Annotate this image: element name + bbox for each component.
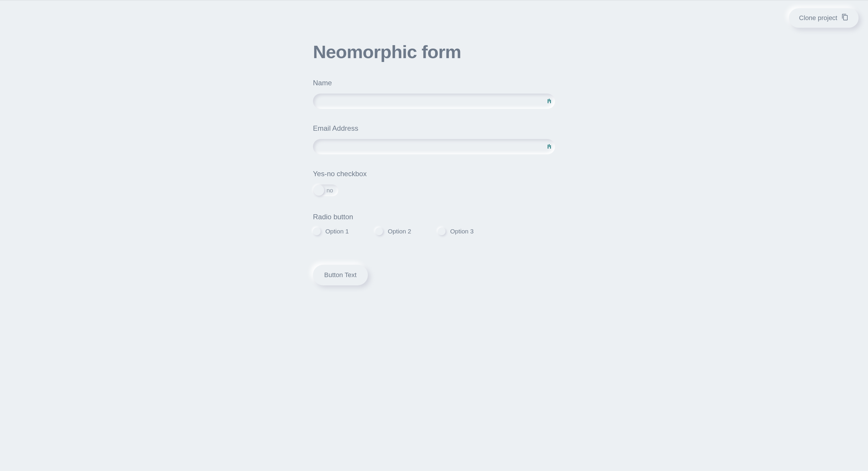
radio-option-label: Option 1 <box>326 228 349 235</box>
name-label: Name <box>313 79 555 87</box>
top-divider <box>0 0 868 1</box>
checkbox-label: Yes-no checkbox <box>313 170 555 178</box>
radio-dot-icon <box>313 227 321 235</box>
radio-option-3[interactable]: Option 3 <box>438 227 473 235</box>
name-input[interactable] <box>313 94 555 109</box>
email-field-group: Email Address <box>313 124 555 154</box>
radio-option-label: Option 3 <box>450 228 473 235</box>
radio-row: Option 1 Option 2 Option 3 <box>313 227 555 235</box>
radio-field-group: Radio button Option 1 Option 2 Option 3 <box>313 213 555 235</box>
radio-option-label: Option 2 <box>388 228 411 235</box>
radio-dot-icon <box>438 227 445 235</box>
submit-button[interactable]: Button Text <box>313 265 368 285</box>
toggle-knob <box>314 185 324 196</box>
form-container: Neomorphic form Name Email Address Yes-n… <box>313 41 555 285</box>
copy-icon <box>841 13 848 23</box>
radio-option-1[interactable]: Option 1 <box>313 227 349 235</box>
email-label: Email Address <box>313 124 555 132</box>
name-field-group: Name <box>313 79 555 109</box>
yes-no-toggle[interactable] <box>313 184 338 196</box>
email-input[interactable] <box>313 139 555 154</box>
submit-button-label: Button Text <box>324 271 356 279</box>
radio-dot-icon <box>375 227 383 235</box>
radio-label: Radio button <box>313 213 555 221</box>
name-input-wrap <box>313 94 555 109</box>
toggle-wrap: no <box>313 184 333 196</box>
checkbox-field-group: Yes-no checkbox no <box>313 170 555 197</box>
clone-project-button[interactable]: Clone project <box>789 8 859 28</box>
page-title: Neomorphic form <box>313 41 555 62</box>
email-input-wrap <box>313 139 555 154</box>
clone-project-label: Clone project <box>799 14 837 22</box>
radio-option-2[interactable]: Option 2 <box>375 227 411 235</box>
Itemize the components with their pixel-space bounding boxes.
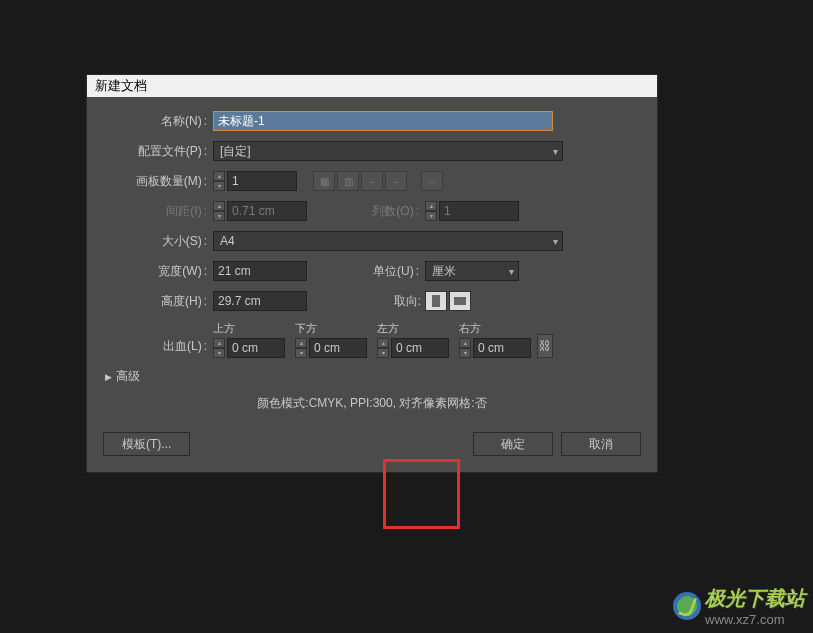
layout-grid-row-icon[interactable]: ▦ [313,171,335,191]
bleed-left-input[interactable] [391,338,449,358]
artboard-count-input[interactable] [227,171,297,191]
bleed-left-label: 左方 [377,321,449,336]
spacing-input [227,201,307,221]
bleed-link-button[interactable]: ⛓ [537,334,553,358]
link-icon: ⛓ [539,339,551,353]
bleed-top-input[interactable] [227,338,285,358]
artboard-count-spinner[interactable]: ▴ ▾ [213,171,225,191]
spinner-down-icon[interactable]: ▾ [213,181,225,191]
watermark-logo-icon [673,592,701,620]
size-select[interactable]: A4 [213,231,563,251]
columns-label: 列数(O): [307,203,425,220]
dialog-content: 名称(N): 配置文件(P): [自定] 画板数量(M): ▴ ▾ ▦ ▥ → … [87,97,657,472]
artboard-count-label: 画板数量(M): [103,173,213,190]
spacing-label: 间距(I): [103,203,213,220]
watermark: 极光下载站 www.xz7.com [673,585,805,627]
bleed-right-input[interactable] [473,338,531,358]
new-document-dialog: 新建文档 名称(N): 配置文件(P): [自定] 画板数量(M): ▴ ▾ ▦… [86,74,658,473]
layout-row-icon[interactable]: → [361,171,383,191]
portrait-icon [432,295,440,307]
name-input[interactable] [213,111,553,131]
layout-col-icon[interactable]: ← [385,171,407,191]
bleed-top-label: 上方 [213,321,285,336]
dialog-title: 新建文档 [87,75,657,97]
color-mode-info: 颜色模式:CMYK, PPI:300, 对齐像素网格:否 [103,395,641,412]
size-label: 大小(S): [103,233,213,250]
orientation-portrait-button[interactable] [425,291,447,311]
cancel-button[interactable]: 取消 [561,432,641,456]
layout-arrange-icon[interactable]: → [421,171,443,191]
width-input[interactable] [213,261,307,281]
chevron-right-icon: ▶ [105,372,112,382]
bleed-right-spinner[interactable]: ▴▾ [459,338,471,358]
width-label: 宽度(W): [103,263,213,280]
orientation-label: 取向: [307,293,425,310]
spinner-down-icon: ▾ [213,211,225,221]
bleed-label: 出血(L): [103,338,213,358]
height-input[interactable] [213,291,307,311]
columns-input [439,201,519,221]
spinner-up-icon: ▴ [425,201,437,211]
layout-grid-col-icon[interactable]: ▥ [337,171,359,191]
bleed-top-spinner[interactable]: ▴▾ [213,338,225,358]
units-select[interactable]: 厘米 [425,261,519,281]
spinner-down-icon: ▾ [425,211,437,221]
spinner-up-icon[interactable]: ▴ [213,171,225,181]
ok-button[interactable]: 确定 [473,432,553,456]
height-label: 高度(H): [103,293,213,310]
spacing-spinner: ▴ ▾ [213,201,225,221]
spinner-up-icon: ▴ [213,201,225,211]
orientation-landscape-button[interactable] [449,291,471,311]
bleed-bottom-spinner[interactable]: ▴▾ [295,338,307,358]
watermark-url: www.xz7.com [705,612,805,627]
watermark-brand: 极光下载站 [705,585,805,612]
landscape-icon [454,297,466,305]
units-label: 单位(U): [307,263,425,280]
dialog-footer: 模板(T)... 确定 取消 [103,432,641,462]
template-button[interactable]: 模板(T)... [103,432,190,456]
bleed-bottom-label: 下方 [295,321,367,336]
bleed-left-spinner[interactable]: ▴▾ [377,338,389,358]
columns-spinner: ▴ ▾ [425,201,437,221]
bleed-bottom-input[interactable] [309,338,367,358]
bleed-right-label: 右方 [459,321,531,336]
profile-select[interactable]: [自定] [213,141,563,161]
profile-label: 配置文件(P): [103,143,213,160]
name-label: 名称(N): [103,113,213,130]
advanced-disclosure[interactable]: ▶ 高级 [105,368,641,385]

□ □ □

_Problem statement_. Print all the records again exactly; do not include any picture.

_Written solution_.
Annotate this image: element name + bbox for each component.
radio-option-label: Option 1 <box>326 228 349 235</box>
name-label: Name <box>313 79 555 87</box>
top-divider <box>0 0 868 1</box>
checkbox-label: Yes-no checkbox <box>313 170 555 178</box>
radio-dot-icon <box>313 227 321 235</box>
radio-option-3[interactable]: Option 3 <box>438 227 473 235</box>
name-input[interactable] <box>313 94 555 109</box>
email-field-group: Email Address <box>313 124 555 154</box>
radio-option-label: Option 3 <box>450 228 473 235</box>
radio-row: Option 1 Option 2 Option 3 <box>313 227 555 235</box>
radio-field-group: Radio button Option 1 Option 2 Option 3 <box>313 213 555 235</box>
radio-option-label: Option 2 <box>388 228 411 235</box>
radio-dot-icon <box>438 227 445 235</box>
submit-button[interactable]: Button Text <box>313 265 368 285</box>
toggle-knob <box>314 185 324 196</box>
form-container: Neomorphic form Name Email Address Yes-n… <box>313 41 555 285</box>
copy-icon <box>841 13 848 23</box>
radio-option-1[interactable]: Option 1 <box>313 227 349 235</box>
email-label: Email Address <box>313 124 555 132</box>
name-field-group: Name <box>313 79 555 109</box>
yes-no-toggle[interactable] <box>313 184 338 196</box>
email-input[interactable] <box>313 139 555 154</box>
submit-button-label: Button Text <box>324 271 356 279</box>
radio-dot-icon <box>375 227 383 235</box>
radio-label: Radio button <box>313 213 555 221</box>
name-input-wrap <box>313 94 555 109</box>
toggle-wrap: no <box>313 184 333 196</box>
checkbox-field-group: Yes-no checkbox no <box>313 170 555 197</box>
clone-project-button[interactable]: Clone project <box>789 8 859 28</box>
page-title: Neomorphic form <box>313 41 555 62</box>
email-input-wrap <box>313 139 555 154</box>
clone-project-label: Clone project <box>799 14 837 22</box>
radio-option-2[interactable]: Option 2 <box>375 227 411 235</box>
Itemize the components with their pixel-space bounding boxes.
layout-grid-row-icon[interactable]: ▦ [313,171,335,191]
bleed-left-input[interactable] [391,338,449,358]
artboard-count-input[interactable] [227,171,297,191]
bleed-left-label: 左方 [377,321,449,336]
spacing-input [227,201,307,221]
bleed-link-button[interactable]: ⛓ [537,334,553,358]
link-icon: ⛓ [539,339,551,353]
bleed-top-input[interactable] [227,338,285,358]
artboard-count-spinner[interactable]: ▴ ▾ [213,171,225,191]
spinner-down-icon[interactable]: ▾ [213,181,225,191]
watermark-logo-icon [673,592,701,620]
size-select[interactable]: A4 [213,231,563,251]
columns-label: 列数(O): [307,203,425,220]
dialog-content: 名称(N): 配置文件(P): [自定] 画板数量(M): ▴ ▾ ▦ ▥ → … [87,97,657,472]
artboard-count-label: 画板数量(M): [103,173,213,190]
spacing-label: 间距(I): [103,203,213,220]
watermark: 极光下载站 www.xz7.com [673,585,805,627]
bleed-right-input[interactable] [473,338,531,358]
new-document-dialog: 新建文档 名称(N): 配置文件(P): [自定] 画板数量(M): ▴ ▾ ▦… [86,74,658,473]
layout-row-icon[interactable]: → [361,171,383,191]
portrait-icon [432,295,440,307]
name-input[interactable] [213,111,553,131]
layout-col-icon[interactable]: ← [385,171,407,191]
bleed-top-label: 上方 [213,321,285,336]
dialog-title: 新建文档 [87,75,657,97]
color-mode-info: 颜色模式:CMYK, PPI:300, 对齐像素网格:否 [103,395,641,412]
size-label: 大小(S): [103,233,213,250]
orientation-portrait-button[interactable] [425,291,447,311]
cancel-button[interactable]: 取消 [561,432,641,456]
layout-arrange-icon[interactable]: → [421,171,443,191]
width-input[interactable] [213,261,307,281]
chevron-right-icon: ▶ [105,372,112,382]
bleed-right-spinner[interactable]: ▴▾ [459,338,471,358]
width-label: 宽度(W): [103,263,213,280]
orientation-label: 取向: [307,293,425,310]
spinner-down-icon: ▾ [213,211,225,221]
bleed-label: 出血(L): [103,338,213,358]
height-input[interactable] [213,291,307,311]
columns-input [439,201,519,221]
spinner-up-icon: ▴ [425,201,437,211]
layout-grid-col-icon[interactable]: ▥ [337,171,359,191]
bleed-top-spinner[interactable]: ▴▾ [213,338,225,358]
units-select[interactable]: 厘米 [425,261,519,281]
spinner-down-icon: ▾ [425,211,437,221]
spinner-up-icon[interactable]: ▴ [213,171,225,181]
ok-button[interactable]: 确定 [473,432,553,456]
height-label: 高度(H): [103,293,213,310]
spacing-spinner: ▴ ▾ [213,201,225,221]
spinner-up-icon: ▴ [213,201,225,211]
orientation-landscape-button[interactable] [449,291,471,311]
bleed-bottom-spinner[interactable]: ▴▾ [295,338,307,358]
watermark-url: www.xz7.com [705,612,805,627]
watermark-brand: 极光下载站 [705,585,805,612]
landscape-icon [454,297,466,305]
units-label: 单位(U): [307,263,425,280]
dialog-footer: 模板(T)... 确定 取消 [103,432,641,462]
template-button[interactable]: 模板(T)... [103,432,190,456]
bleed-bottom-label: 下方 [295,321,367,336]
bleed-left-spinner[interactable]: ▴▾ [377,338,389,358]
columns-spinner: ▴ ▾ [425,201,437,221]
bleed-bottom-input[interactable] [309,338,367,358]
bleed-right-label: 右方 [459,321,531,336]
profile-select[interactable]: [自定] [213,141,563,161]
profile-label: 配置文件(P): [103,143,213,160]
name-label: 名称(N): [103,113,213,130]
advanced-disclosure[interactable]: ▶ 高级 [105,368,641,385]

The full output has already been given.